SOURCE INFORMATION ▸
********************

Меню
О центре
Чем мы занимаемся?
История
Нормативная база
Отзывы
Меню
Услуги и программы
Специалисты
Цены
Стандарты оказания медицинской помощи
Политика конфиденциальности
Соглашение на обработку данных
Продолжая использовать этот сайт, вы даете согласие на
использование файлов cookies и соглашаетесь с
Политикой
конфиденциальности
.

********************

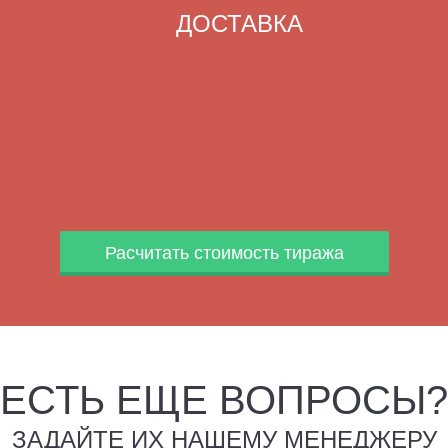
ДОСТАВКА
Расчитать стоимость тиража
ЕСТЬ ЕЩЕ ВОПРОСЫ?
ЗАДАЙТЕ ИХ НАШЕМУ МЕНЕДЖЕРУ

********************

WHAT THE TASK REQUIRES ▸
Every line of the listing that holds "конфиденциальности" is to be counted; give only the resulting number.

RESULT OF THIS TASK ▸
2